(Stored data entries)
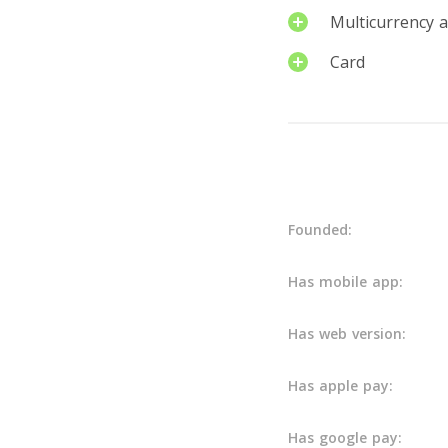
Multicurrency 
Card
Details
Founded:
Has mobile app:
Has web version:
Has apple pay:
Has google pay:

• WORK REQUEST:
This exercise asks for the data above to be given again exactly, without pictures.

• EXERCISE RESPONSE:
Multicurrency 
Card
Details
Founded:
Has mobile app:
Has web version:
Has apple pay:
Has google pay:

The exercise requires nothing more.